Mit Gebweiler aufs engste verbunden ist das
ehemalige Ritterstift von Murbach. Es geht zurück
auf eine vom heiligen Pirmin nach seiner
Vertreibung von der Insel Reichenau 727 gegründete
und von Graf Eberhard von Egisheim
gestiftete Benediktinerabtei. Im 8. und 9. Jahrhundert
war diese der kulturelle Mittelpunkt im
Oherelsaß. Der im Laufe der Jahre dem Kloster
zugewachsene große Besitz erklärt sich aus der
Tatsache, daß nur Adlige zu Chorherren ernannt
wurden, die eine Reihe von mindestens sechzehn
Ahnen vorweisen konnten. Das heute noch vorhandene
Ostwerk der einstigen Abteikirche, ein
Riesenmonument, das mit seinen zwei wuchtigen
Türmen zeitlos, dem Irdischen entrückt, auf
einem Anger in der Abgeschiedenheit des Waldtales
emporwächst, ist leider nur noch ein Überrest
des einstigen Gotteshauses. Das sich anschließende
Langhaus wurde bereits im 18. Jahrhundert
abgetragen. Aus dem Material baute
man in klassizistischem Stil die Notre-Dame-
Kirche in Gebweiler, deren gewaltige, in rotem
Sandstein errichtete Prunkfiassade an jene von
St. Blasien im Schwarzwald anklingt. Das unversehrt
erhaltene Ostwerk von Murbach ist immerhin
noch so groß, daß es heute die Gläubigen des
Dorfes und seiner Umgebung beim Gottesdienst
bequem zu fassen vermag.

Das im Tal der Lauch gelegene Lautenbach
besitzt in seiner ehemals zu einem Kollegiatstift
gehörenden Kirche St. Michael und Gangolf eines
der schönsten Zeugnisse romanischer Baukunst
im Elsaß. Obwohl nur einer der Türme ausgebaut
wurde, ist das Äußere der im 12. Jahrhundert als
kreuzförmige Basilika erbauten Kirche eindrucksvoll
, vor allem die dreischiffige Vorhalle mit den
teilweise spiralisch kannelierten Säulen und den
reich gezierten Kapitälen.

Ungefähr in dieselbe Zeit reichen die Anfänge
des künstlerisch und kunstgeschichtlich für das
gesamte Elsaß wichtigen Baues der Liebfrauenkirche
zu Rufach zurück. Die architektonische
Aufteilung des im 14. Jahrhundert begonnenen
Westwerkes, das dem um 1230 begonnenen Langhaus
vorgeblendet wurde, lehnt sich stark an den
ersten Fassadenriß des Straßburger Münsters an.

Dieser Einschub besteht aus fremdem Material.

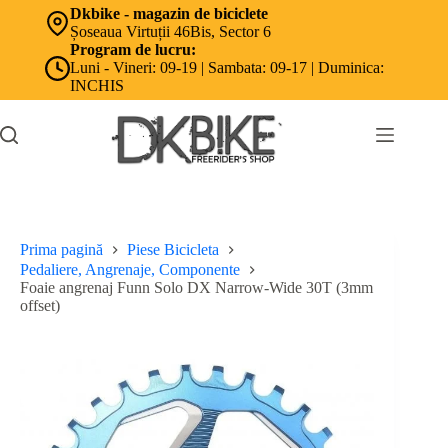
Sari
Dkbike - magazin de biciclete
la
Șoseaua Virtuții 46Bis, Sector 6
conținut
Program de lucru:
Luni - Vineri: 09-19 | Sambata: 09-17 | Duminica:
INCHIS
Prima pagină
Piese Bicicleta
Pedaliere, Angrenaje, Componente
Foaie angrenaj Funn Solo DX Narrow-Wide 30T (3mm
offset)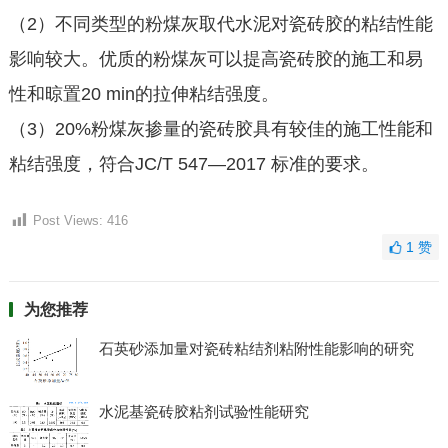
（2）不同类型的粉煤灰取代水泥对瓷砖胶的粘结性能
影响较大。优质的粉煤灰可以提高瓷砖胶的施工和易
性和晾置20 min的拉伸粘结强度。
（3）20%粉煤灰掺量的瓷砖胶具有较佳的施工性能和
粘结强度，符合JC/T 547—2017 标准的要求。
Post Views:
416
1
赞
为您推荐
石英砂添加量对瓷砖粘结剂粘附性能影响的研究
水泥基瓷砖胶粘剂试验性能研究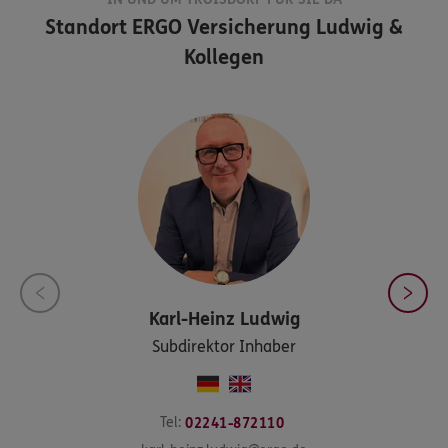
Standort
ERGO Versicherung Ludwig &
Kollegen
Karl-Heinz
Ludwig
Subdirektor Inhaber
Tel:
02241-872110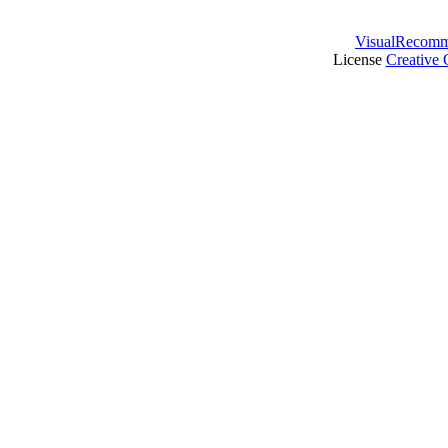
VisualRecomm
License
Creative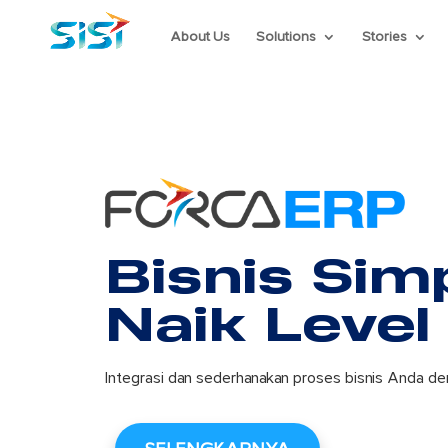
About Us
Solutions
Stories
Bisnis Simp
Naik Level
Integrasi dan sederhanakan proses bisnis Anda d
mempercepat pertumbuha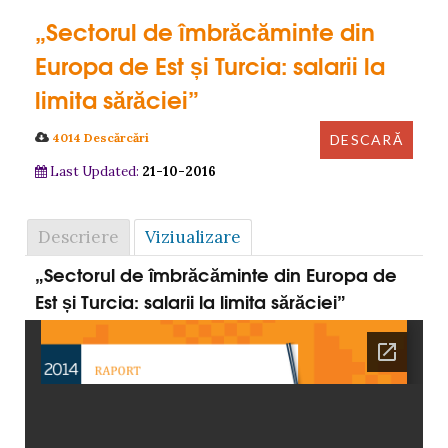
„Sectorul de îmbrăcăminte din
Europa de Est și Turcia: salarii la
limita sărăciei”
4014 Descărcări
Last Updated:
21-10-2016
Descriere
Viziualizare
„Sectorul de îmbrăcăminte din Europa de
Est și Turcia: salarii la limita sărăciei”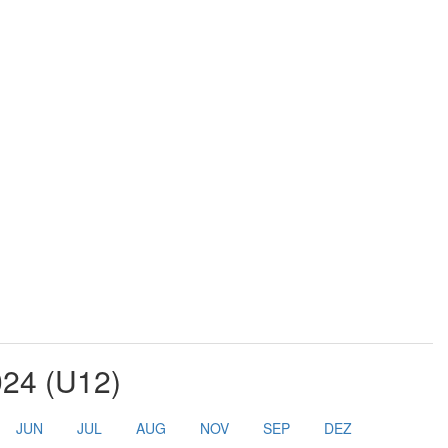
024 (U12)
JUN
JUL
AUG
NOV
SEP
DEZ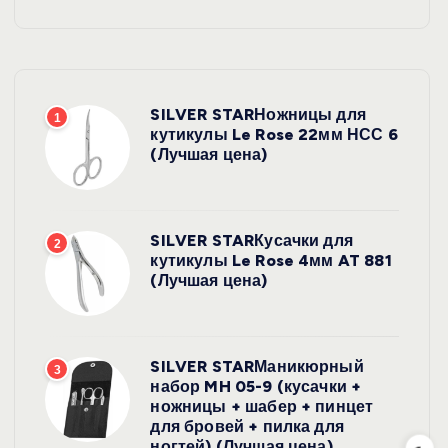
SILVER STARНожницы для
1
кутикулы Le Rose 22мм НСС 6
(Лучшая цена)
SILVER STARКусачки для
2
кутикулы Le Rose 4мм AT 881
(Лучшая цена)
SILVER STARМаникюрный
3
набор MH 05-9 (кусачки +
ножницы + шабер + пинцет
для бровей + пилка для
ногтей) (Лучшая цена)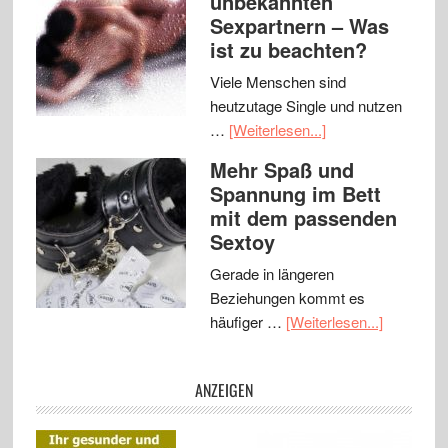
unbekannten
Sexpartnern – Was
ist zu beachten?
Viele Menschen sind
heutzutage Single und nutzen
…
[Weiterlesen...]
Mehr Spaß und
Spannung im Bett
mit dem passenden
Sextoy
Gerade in längeren
Beziehungen kommt es
häufiger …
[Weiterlesen...]
ANZEIGEN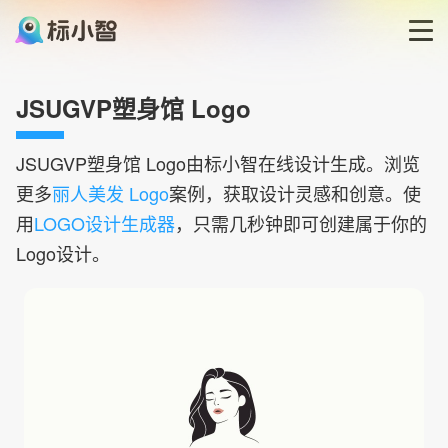
首页
JSUGVP塑身馆 Logo
LOGO生成器
JSUGVP塑身馆
Logo由标小智在线设计生成。浏览
更多
丽人美发 Logo
案例，获取设计灵感和创意。使
LOGO模板
用
LOGO设计生成器
，只需几秒钟即可创建属于你的
Logo设计。
博客
登录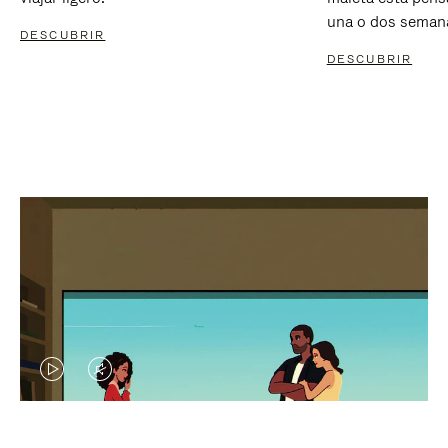
una o dos seman
DESCUBRIR
DESCUBRIR
EL
EL
VÍDEO
SONIDO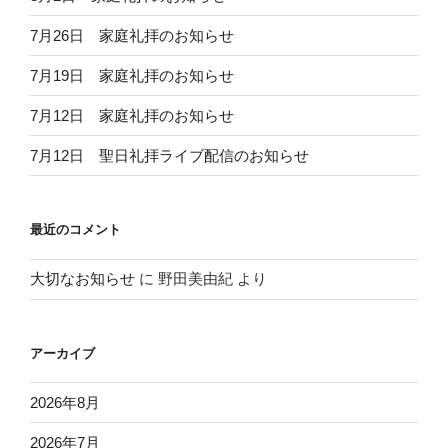
7月26日 家庭礼拝のお知らせ
7月19日 家庭礼拝のお知らせ
7月12日 家庭礼拝のお知らせ
7月12日 聖日礼拝ライブ配信のお知らせ
最近のコメント
大切なお知らせ
に
野田美由紀
より
アーカイブ
2026年8月
2026年7月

Im Jahre 1866 ging man daran, die beiden Turmstümpfe
auszubauen. Was aber dem himmel-
stürmienden Geist der Gotik nicht gelang, blieb
auch dem Bemühen unserer Zeit versagt. Das
ganz im Geiste der Gotik gestaltete Kircheninnere
überrascht durch Höhe und Harmonie, sowie
durch die Leuchtkraft der schlanken Chorfenster.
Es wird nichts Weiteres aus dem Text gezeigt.